Lo de Manolo García siempre ha sido la entrega absoluta, pero en su último concierto decidió llevar el concepto de «proximidad con el fan» a un nivel físico dolorosamente literal. El veterano artista, poseído por el espíritu del rock más acrobático, no se lo pensó dos veces y se lanzó en plancha hacia las primeras filas. Sin embargo, lo que pretendía ser un momento épico de comunión mística acabó pareciéndose más a una melé de rugby donde las leyes de la gravedad no perdonaron a nadie.

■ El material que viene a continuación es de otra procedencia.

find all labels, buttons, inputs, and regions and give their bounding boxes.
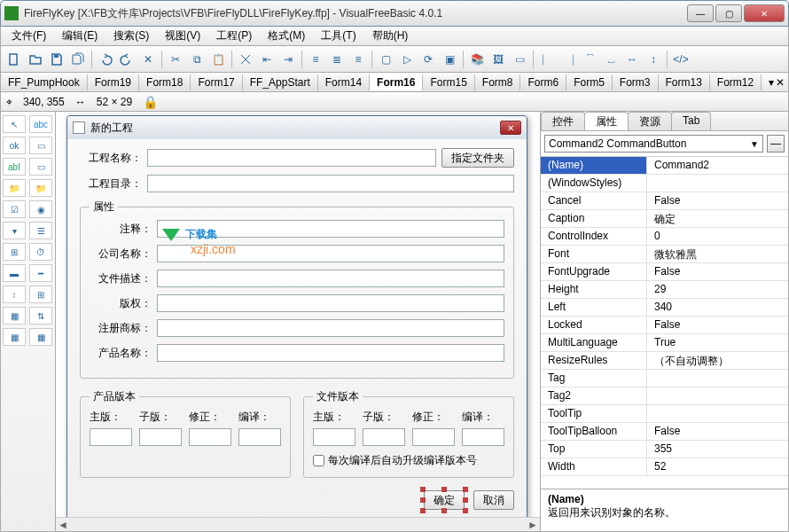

El resultado de la maniobra ha sido un parte médico digno de una batalla histórica. Tres asistentes terminaron en el hospital con roturas de radio tras intentar amortiguar el aterrizaje del cantante, quien esta vez, haciendo honor a la ironía, decidió que no quería ser el último de la fila, sino el primero en llegar al suelo. Los damnificados, que acudieron para escuchar «Pájaros de Barro», terminaron sintiendo más bien el peso del plomo en sus articulaciones mientras intentaban salvar la integridad de su ídolo.
Por su parte, el propio Manolo García no salió indemne del «vuelo sin motor». El artista sufre una lesión de cadera que lo mantendrá alejado de los saltos ornamentales durante una buena temporada. Fuentes cercanas al cantante aseguran que se encuentra estable y de buen humor, aunque quizá la próxima vez se lo piense dos veces antes de lanzarse al vacío, recordando que sus fans, por muy fieles que sean, no son colchonetas hinchables de serie.